Transcribe exactly, and only, the lines running from the one that contains "enumerate the UI" through the last line of the material. No pictures.

*** Opening Records for this exercise ***

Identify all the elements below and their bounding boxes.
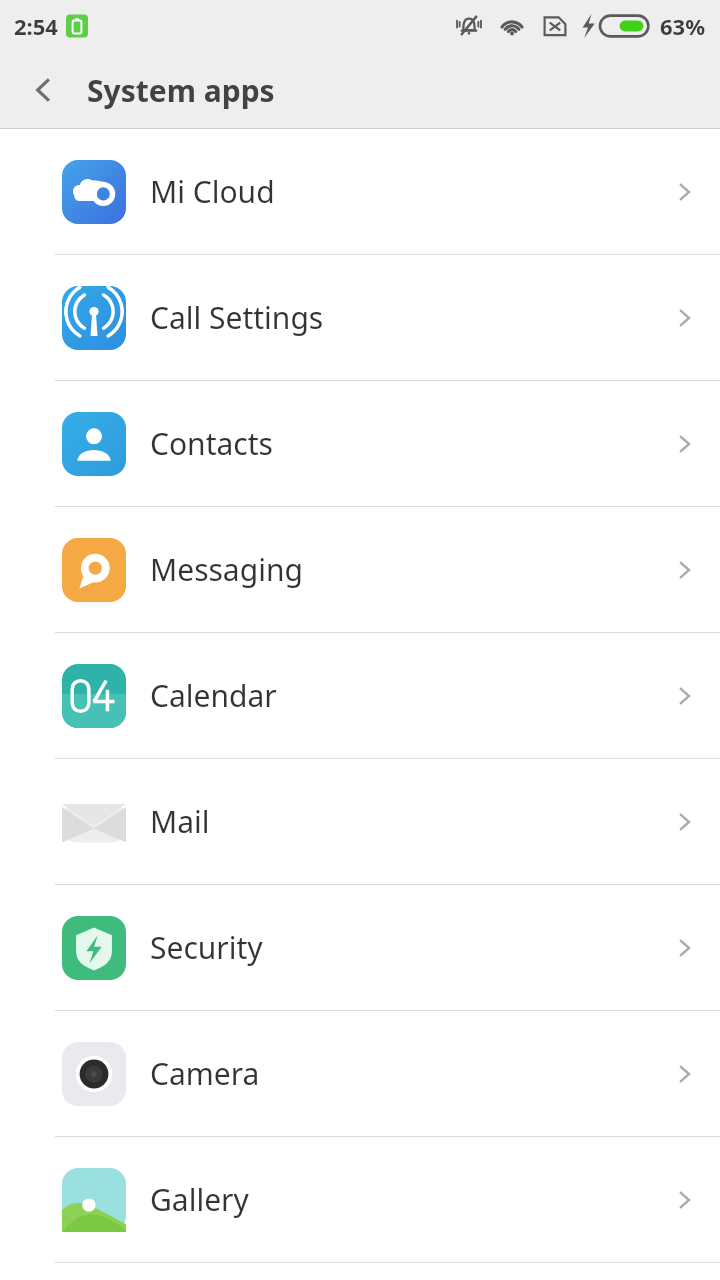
staticText: System apps	[87, 70, 275, 111]
staticText: Messaging	[150, 549, 648, 590]
staticText: Call Settings	[150, 297, 648, 338]
staticText: 2:54	[14, 11, 58, 41]
staticText: Camera	[150, 1053, 648, 1094]
button[interactable]: Back	[15, 62, 71, 118]
button[interactable]: Security	[0, 885, 720, 1010]
staticText: Mail	[150, 801, 648, 842]
staticText: Mi Cloud	[150, 171, 648, 212]
button[interactable]: Calendar	[0, 633, 720, 758]
button[interactable]: Messaging	[0, 507, 720, 632]
button[interactable]: Camera	[0, 1011, 720, 1136]
staticText: 63%	[660, 11, 706, 41]
button[interactable]: Contacts	[0, 381, 720, 506]
button[interactable]: Call Settings	[0, 255, 720, 380]
staticText: Contacts	[150, 423, 648, 464]
staticText: Calendar	[150, 675, 648, 716]
staticText: Security	[150, 927, 648, 968]
button[interactable]: Mi Cloud	[0, 129, 720, 254]
button[interactable]: Gallery	[0, 1137, 720, 1262]
staticText: Gallery	[150, 1179, 648, 1220]
button[interactable]: Mail	[0, 759, 720, 884]
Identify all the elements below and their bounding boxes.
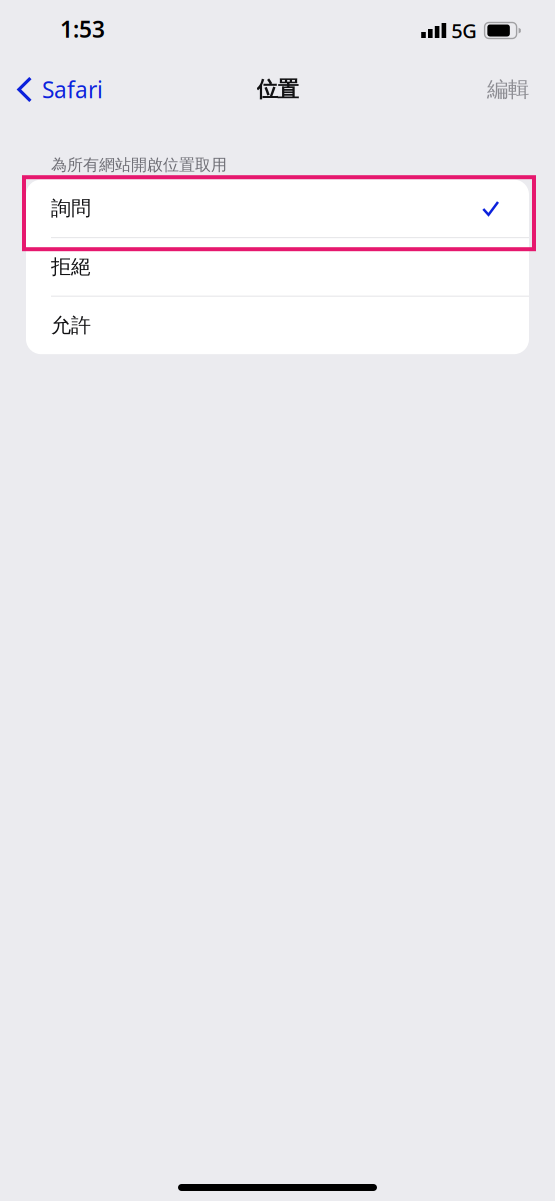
button[interactable]: 詢問 <box>26 180 529 237</box>
button[interactable]: 允許 <box>26 297 529 354</box>
staticText: 位置 <box>256 76 298 103</box>
staticText: 編輯 <box>487 76 529 103</box>
staticText: 允許 <box>51 313 91 338</box>
staticText: 詢問 <box>51 196 91 221</box>
staticText: 1:53 <box>60 14 105 44</box>
button[interactable]: Safari <box>0 58 115 121</box>
button[interactable]: 拒絕 <box>26 238 529 296</box>
staticText: 拒絕 <box>51 255 91 279</box>
staticText: 為所有網站開啟位置取用 <box>51 155 227 175</box>
button[interactable]: 編輯 <box>473 58 555 121</box>
staticText: 5G <box>451 17 477 44</box>
staticText: Safari <box>42 74 103 104</box>
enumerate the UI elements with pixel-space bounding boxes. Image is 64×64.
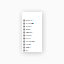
- button[interactable]: Accessibility: [22, 22, 42, 25]
- button[interactable]: Face ID: [22, 43, 42, 46]
- staticText: Sounds: [26, 35, 32, 36]
- button[interactable]: Sounds: [22, 34, 42, 37]
- button[interactable]: Display: [22, 28, 42, 31]
- staticText: Display: [26, 29, 31, 30]
- staticText: Privacy: [26, 26, 32, 27]
- staticText: Accessibility: [26, 23, 34, 24]
- button[interactable]: General: [22, 19, 42, 22]
- button[interactable]: Focus: [22, 37, 42, 40]
- staticText: Screen Time: [26, 41, 35, 42]
- button[interactable]: Privacy: [22, 25, 42, 28]
- staticText: Wallpaper: [26, 32, 33, 33]
- button[interactable]: Screen Time: [22, 40, 42, 43]
- button[interactable]: Wallpaper: [22, 31, 42, 34]
- staticText: Battery: [26, 47, 31, 48]
- staticText: General: [26, 20, 32, 21]
- button[interactable]: Battery: [22, 46, 42, 49]
- button[interactable]: Siri: [22, 49, 42, 52]
- staticText: Face ID: [26, 44, 31, 45]
- staticText: Siri: [26, 50, 28, 51]
- staticText: Focus: [26, 38, 31, 39]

*** Closing Records for this exercise ***

### Answer section
enumerate the UI elements with pixel-space bounding boxes. Image is 64×64.
- button[interactable]: Accessibility: [22, 22, 42, 25]
- button[interactable]: Face ID: [22, 43, 42, 46]
- staticText: Sounds: [26, 35, 32, 36]
- button[interactable]: Sounds: [22, 34, 42, 37]
- button[interactable]: Display: [22, 28, 42, 31]
- staticText: Display: [26, 29, 31, 30]
- staticText: Privacy: [26, 26, 32, 27]
- staticText: Accessibility: [26, 23, 34, 24]
- button[interactable]: General: [22, 19, 42, 22]
- button[interactable]: Focus: [22, 37, 42, 40]
- staticText: Screen Time: [26, 41, 35, 42]
- button[interactable]: Privacy: [22, 25, 42, 28]
- staticText: Wallpaper: [26, 32, 33, 33]
- button[interactable]: Screen Time: [22, 40, 42, 43]
- button[interactable]: Wallpaper: [22, 31, 42, 34]
- staticText: Battery: [26, 47, 31, 48]
- staticText: General: [26, 20, 32, 21]
- button[interactable]: Battery: [22, 46, 42, 49]
- button[interactable]: Siri: [22, 49, 42, 52]
- staticText: Face ID: [26, 44, 31, 45]
- staticText: Siri: [26, 50, 28, 51]
- staticText: Focus: [26, 38, 31, 39]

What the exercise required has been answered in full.